Data excerpts

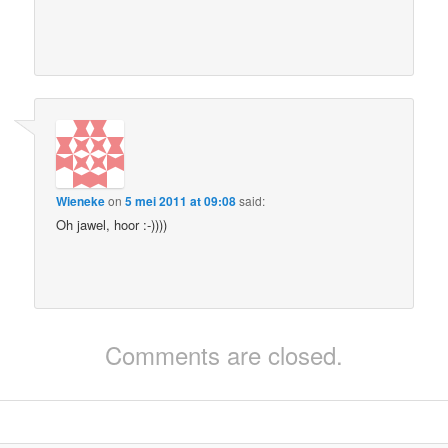
Wieneke
on
5 mei 2011 at 09:08
said:
Oh jawel, hoor :-))))
Comments are closed.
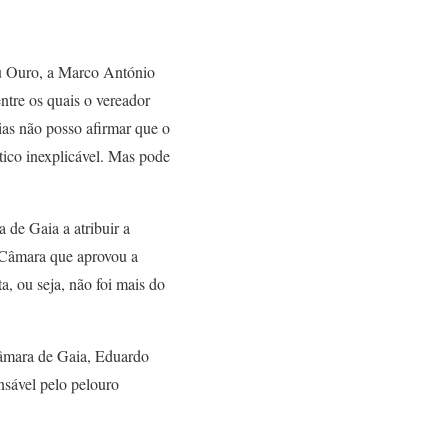
au Ouro, a Marco António
ntre os quais o vereador
ias não posso afirmar que o
tico inexplicável. Mas pode
 de Gaia a atribuir a
 Câmara que aprovou a
, ou seja, não foi mais do
Câmara de Gaia, Eduardo
nsável pelo pelouro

» **Assigned task**
A faithful copy of the data above is wanted, with every image left out.

» **Reply**
Wieneke
on
5 mei 2011 at 09:08
said:
Oh jawel, hoor :-))))
Comments are closed.
au Ouro, a Marco António
ntre os quais o vereador
ias não posso afirmar que o
tico inexplicável. Mas pode
 de Gaia a atribuir a
 Câmara que aprovou a
, ou seja, não foi mais do
Câmara de Gaia, Eduardo
nsável pelo pelouro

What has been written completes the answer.